At this point, I was quite satisfied that from this I could conclude that 
it is best to vote for the candidates that are above average in 0-info 
Approval.  Though, with hindsight, I think it is quite a flimsy argument.

However, I could go on and compare different slates of candidates that 
involves the candidate I want to find out how I should vote for:

AEF - BCD
:
:
ACD - BEF

Notice above the EF and the CD.  As I am adding/subtracting when I turn 
the above into a one line ballot vector, the EFs and CDs cancel each other 
out.  And I can go on.

:
:
ADE - BCF
:
:
ACF - BDE
:
:

Here, the same thing has happened.  However, this time it is with CF and 
DE.  Admittedly, I don't think this is as good as the very first argument 
I made.

Unless someone can come up with something "cunning", I think full-info 
Approval strategy is nasty to work out.  I initially thought of finding 
the probability of candidates coming 1st and from this get the probability 
of coming 2nd, then 3rd, then 4th etc...

But I then thought about Weber's equation.

Wij = Pi * Pj * (Ui - Uj)

Pi is the probability that candidate i wins.  Pj is the probability that 
candidate j wins.  Therefore, Pi * Pj is the probability that candidates i 
and j both win (i.e. there is a tie).

Why not push this a bit further?  As Mike Ossipoff mentioned, the 
probability of a slate of candidates winning needs to be calculated.  
Again, I'll take the candidates we had before and say that there is an 
Approval vote where the top 3 are elected.

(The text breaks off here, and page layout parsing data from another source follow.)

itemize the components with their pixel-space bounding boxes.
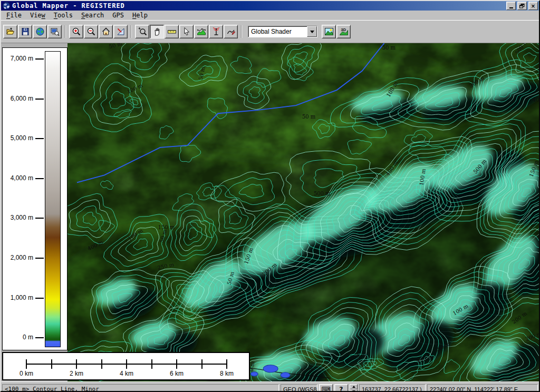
legend-tick-row: 4,000 m (3, 174, 44, 183)
legend-tick-mark (35, 337, 44, 338)
menu-gps[interactable]: GPS (108, 11, 128, 19)
legend-tick-mark (35, 138, 44, 139)
save-floppy-icon (21, 27, 30, 36)
save-button[interactable] (18, 25, 32, 38)
menu-file[interactable]: File (2, 11, 26, 19)
window-title: Global Mapper - REGISTERED (12, 2, 505, 9)
full-extent-button[interactable] (99, 25, 113, 38)
configure-button[interactable] (113, 25, 128, 38)
monitor-magnifier-icon (50, 27, 60, 36)
legend-tick-row: 1,000 m (3, 294, 44, 302)
shader-dropdown-button[interactable] (307, 26, 317, 37)
legend-tick-row: 3,000 m (3, 214, 44, 222)
zoom-tool-button[interactable] (135, 25, 149, 38)
zoom-tool-icon (138, 27, 147, 36)
shader-dropdown[interactable]: Global Shader (248, 26, 317, 37)
contour-label: 50 m (382, 45, 396, 51)
legend-tick-mark (35, 99, 44, 100)
legend-tick-row: 7,000 m (3, 55, 44, 63)
gps-antenna-icon (211, 27, 221, 36)
menu-tools[interactable]: Tools (50, 11, 77, 19)
legend-tick-row: 6,000 m (3, 95, 44, 103)
legend-tick-mark (35, 218, 44, 219)
legend-tick-mark (35, 58, 44, 60)
spinner-up-icon[interactable] (350, 384, 358, 389)
open-button[interactable] (3, 25, 17, 38)
svg-text:3D: 3D (341, 27, 346, 32)
scale-tick (126, 359, 127, 369)
menu-search[interactable]: Search (77, 11, 108, 19)
legend-tick-label: 5,000 m (11, 134, 33, 142)
close-icon: × (531, 3, 535, 9)
zoom-toolbar-group (69, 25, 128, 38)
help-icon: ? (340, 386, 343, 392)
pan-tool-button[interactable] (150, 25, 164, 38)
spinner-down-icon[interactable] (350, 389, 358, 392)
view-toolbar-group: 3D (322, 25, 351, 38)
scale-label: 8 km (211, 370, 243, 377)
zoom-in-button[interactable] (69, 25, 83, 38)
chevron-down-icon (310, 31, 314, 35)
legend-tick-label: 6,000 m (11, 95, 33, 102)
scale-tick (176, 359, 177, 369)
ruler-icon (167, 27, 177, 36)
legend-tick-label: 3,000 m (11, 214, 33, 221)
legend-tick-label: 7,000 m (11, 55, 33, 62)
zoom-out-icon (86, 27, 96, 36)
shader-dropdown-value: Global Shader (251, 28, 292, 35)
legend-tick-row: 2,000 m (3, 254, 44, 262)
help-button[interactable]: ? (334, 384, 348, 392)
toolbar-separator (63, 25, 68, 38)
keyboard-button[interactable]: ⌨ (319, 384, 333, 392)
restore-button[interactable] (517, 2, 527, 10)
legend-tick-label: 2,000 m (11, 254, 33, 261)
main-area: 50 m100 m50 m50 m50 m100 m300 m500 m400 … (1, 43, 539, 381)
contour-label: 500 m (314, 191, 331, 197)
hand-icon (152, 27, 162, 36)
legend-tick-row: 5,000 m (3, 134, 44, 143)
3d-view-button[interactable]: 3D (336, 25, 351, 38)
select-tool-button[interactable] (179, 25, 194, 38)
toolbar: Global Shader 3D (1, 20, 539, 43)
scale-tick (151, 359, 152, 369)
scale-tick (51, 359, 52, 369)
app-window: Global Mapper - REGISTERED × FileViewToo… (0, 0, 540, 392)
pen-scribble-icon (226, 27, 236, 36)
path-profile-icon (197, 27, 206, 36)
menu-help[interactable]: Help (128, 11, 152, 19)
scale-label: 4 km (111, 370, 142, 377)
display-options-button[interactable] (47, 25, 62, 38)
menu-view[interactable]: View (26, 11, 50, 19)
legend-tick-mark (35, 178, 44, 179)
landscape-image-icon (324, 27, 334, 36)
globe-icon (35, 27, 45, 36)
close-button[interactable]: × (528, 2, 538, 10)
gps-button[interactable] (209, 25, 223, 38)
minimize-icon (509, 7, 513, 8)
map-view[interactable]: 50 m100 m50 m50 m50 m100 m300 m500 m400 … (68, 43, 539, 381)
measure-tool-button[interactable] (165, 25, 179, 38)
zoom-in-icon (72, 27, 81, 36)
home-icon (101, 27, 111, 36)
legend-tick-label: 1,000 m (11, 294, 33, 301)
elevation-gradient-bar (45, 51, 61, 347)
coordinate-spinner[interactable] (350, 384, 358, 392)
scale-bar: 0 km2 km4 km6 km8 km (2, 352, 250, 380)
3d-view-icon: 3D (339, 27, 349, 36)
water-patch (250, 372, 258, 376)
cursor-coordinates: 163737, 22.66722137 ) (359, 384, 426, 392)
digitizer-tool-button[interactable] (224, 25, 238, 38)
projection-label: GEO (WGS84 (281, 384, 317, 392)
menu-bar: FileViewToolsSearchGPSHelp (1, 11, 539, 20)
water-patch (263, 365, 278, 373)
toolbar-separator (129, 25, 133, 38)
elevation-legend: 7,000 m6,000 m5,000 m4,000 m3,000 m2,000… (2, 47, 68, 350)
zoom-out-button[interactable] (84, 25, 98, 38)
title-bar[interactable]: Global Mapper - REGISTERED × (1, 1, 539, 11)
image-swatch-button[interactable] (322, 25, 336, 38)
path-profile-button[interactable] (194, 25, 208, 38)
minimize-button[interactable] (506, 2, 516, 10)
globe-button[interactable] (33, 25, 47, 38)
status-bar: <100 m> Contour Line, Minor GEO (WGS84 ⌨… (1, 381, 539, 392)
open-folder-icon (6, 27, 15, 36)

I'll compare two slates head-to-head, candidates acf and candidates bde.  
To work out the Weber score by using Weber's equation, I'll use Pi as the 
probability that acf win and Pj as the probability that bde wins.  These 
are easy to work out.

Pi = Pa * Pc * Pf
Pj = Pb * Pd * Pe

The utilities are also easy to work out by adding up the utilities of the 
candidates in each slate.  Now these values can be plugged into Weber's 
equation to get a Weber score for this head-to-head.

That was the easy bit.  The hard bit is that I THINK this needs to be done 
for every combination of slates.  In this case it is 120 times, if I've 
got that correct.

Say the top 200 of an Approval vote will be used to fill in 200 seats.  
The number of combinations here is extremely massive.  Also, there would 
at least be literally hundreds of candidate probabilities to use.

Referring to posts a while back when there was a discussion about having 
very simple voting methods so that hand counting would be easy for a 
multi-seat election.  Though just plain top-N Approval seems susceptible 
to a very large faction of voters voting for their own block of 
candidates, causing them to be virtually guaranteed to be elected, I don't 
think it would do too badly.

What I picture in my head is the (stereotypical) left-right wing spectrum. 
 In one situation, there would be just a single normal distribution 
histogram in the centre.  When a seat is allocated, a square of the 
histogram randomly flashes to represent where in the spectrum the 
candidate stands.  As it is a normal distribution histogram, the flashes 
tend to be concentrated in the middle of the spectrum.

This could be an advantage.  As most of the candidates tend to be near the 
centre, therefore there will be less disagreements.  Therefore legislation 
could be passed with less argument and therefore more speed.  To 
compensate for the "narrowness" of thought of the people elected, 
elections could held more often.

On the other hand, there may be a country where two normal distribution 
curves would be best in representing who is elected.  One curve is on the 
left of the spectrum while the other is on the right.

I must admit, I don't know how good these mental pictures are.

Thanks,
Gervase.